Chevron Corp. has regiggered its global natural gas and oil portfolio over the past year, with the priority today going to the “highest value investments,” CFO Pierre Breber said Friday.
Breber shared some insight into first quarter performance and the outlook ahead during a conference call. He explained how the San Ramon, CA-based energy major has reshuffled the portfolio during the pandemic while integrating Noble Energy Inc. operations

Chevron Permian

With Noble, Chevron captured a cupboard of global natural gas prospects across the Eastern Mediterranean which blend with its solid basket of liquefied natural gas (LNG) projects in Australia and beyond. 

“As we focused our activities on the highest value Investments, we also worked hard to preserve the value of the projects we were pacing,” Breber told analysts. There’s no rush to expand production until oil and gas demand recovers. There are some areas of the world still in lockdown.

“We’re not yet in a sustained global economic recovery,” he said, but “feel very good about where we are here in the United States and several other countries. But there are a number of countries where we are still working to get control of the virus…We’re not going to increase the capital this year and we have tight guidance out five years. We have the balance sheet in a very good place…”

Within the global projects, organization has played “a critical role in this, working closely with contractors, partners and resource owners to find efficiencies and reduce spend. Every project was reevaluated and tested against conditions, informed by the pandemic. While all remained attractive in our portfolio, the highest value opportunities were given priority.”

Profits Down

As it has revamped the strategy, a confluence of factors dinged overall results in the first quarter. Chevron still was in the black, and capital spending came down by 43% from a year ago.  

Profits were down in part because of downstream margin and volume effects, as well as from Winter Storm Uri.
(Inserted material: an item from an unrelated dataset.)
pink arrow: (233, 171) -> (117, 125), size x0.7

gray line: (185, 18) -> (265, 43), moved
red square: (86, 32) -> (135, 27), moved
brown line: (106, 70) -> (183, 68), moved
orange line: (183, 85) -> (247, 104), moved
The freezing storm in February knocked out power across Texas, forcing producers to shut in wells and refiners to close down operations. 

With the impacts overall, net earnings fell year/year to $1.4 billion (72 cents/share) from $3.6 billion ($1.93). Pension settlements and legal reserves reduced profits by $351 million, while foreign currency effects decreased earnings another $2 million. Operational cash flow fell to $4.2 billion from $4.7 billion. Capital spending was down 43% at $2.5 billion.
The U.S. upstream proved to be a bright sign, lifted by rising natural gas and oil prices. Profits jumped to $941 million from $241 million. Average U.S. natural gas sales prices were $2.15/Mcf in 1Q2021, versus 60 cents in the year-ago period. Average crude and liquids prices sold for $48/bbl versus $37. 

Rising U.S. Production

In the United States, net production was 1.08 million boe/d, up 11,000 boe/d year/year. Domestic net liquids output was essentially flat from 1Q2020 at 802,000 b/d, while net natural gas production increased 5% to 1.64 Bcf/d. 

Worldwide, net upstream output decreased 4% to 3.12 million boe/d. Upstream operations earned $1.41 billion, compared with $2.68 billion a year ago. The decrease was blamed in part on lower sales volumes and lower natural gas realizations, brought about by lower LNG sales. 

Among other things, maintenance has shut down part of the Gorgon LNG export project in Australia, which Chevron operates with a 47.3% stake. It temporarily took the system offline last year for repairs after welding cracks were discovered. Inspections for a third train are scheduled to take place into June, with repairs to follow if necessary. Chevron also operates the Wheatstone LNG export project in Australia.

Because Chevron is checking each train, there’s been one train down at Gorgon “since mid-year last year,” Breber noted. “The real opportunity cost from the Gorgon downtime was not participating in the spot market. So we didn’t get the benefit of it being relatively balanced. There were some trading puts and takes…in the LNG spot market, but nothing worth pointing out.”
Meanwhile, the U.S. downstream operations reported a loss of $130 million, compared with year-ago earnings of $450 million. The decrease resulted from lower margins on refined product sales and lower sales volumes.

Refinery crude oil input decreased 9% to 881,000 b/d in 1Q2021 from a year earlier, as the company reduced refinery runs in response to lower demand. Refined product sales were 1.05 million b/d, also down 9%, because of “lower jet fuel, gasoline and diesel demand associated with the pandemic,” management said.